_YOUR TASK:_
Search the listing below, and show each line that includes the word "travaux".

_DATA SHOWN:_

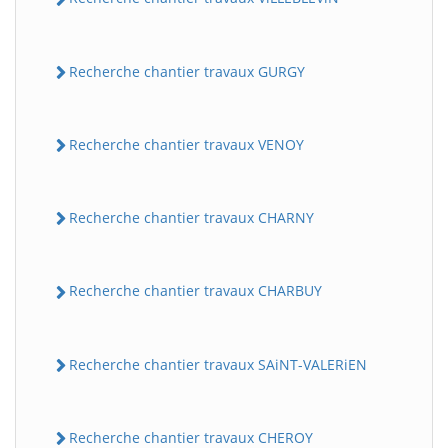
Recherche chantier travaux GURGY
Recherche chantier travaux VENOY
Recherche chantier travaux CHARNY
Recherche chantier travaux CHARBUY
Recherche chantier travaux SAiNT-VALERiEN
Recherche chantier travaux CHEROY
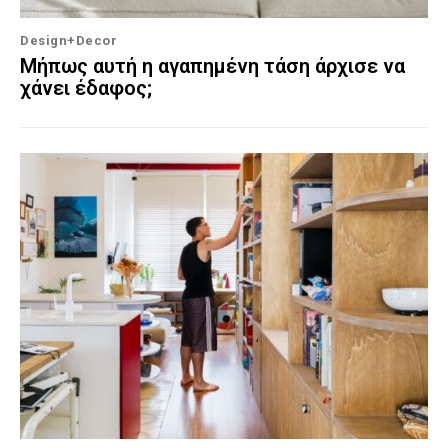
Design+Decor
Μήπως αυτή η αγαπημένη τάση άρχισε να
χάνει έδαφος;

_RESPONSE:_
Recherche chantier travaux GURGY
Recherche chantier travaux VENOY
Recherche chantier travaux CHARNY
Recherche chantier travaux CHARBUY
Recherche chantier travaux SAiNT-VALERiEN
Recherche chantier travaux CHEROY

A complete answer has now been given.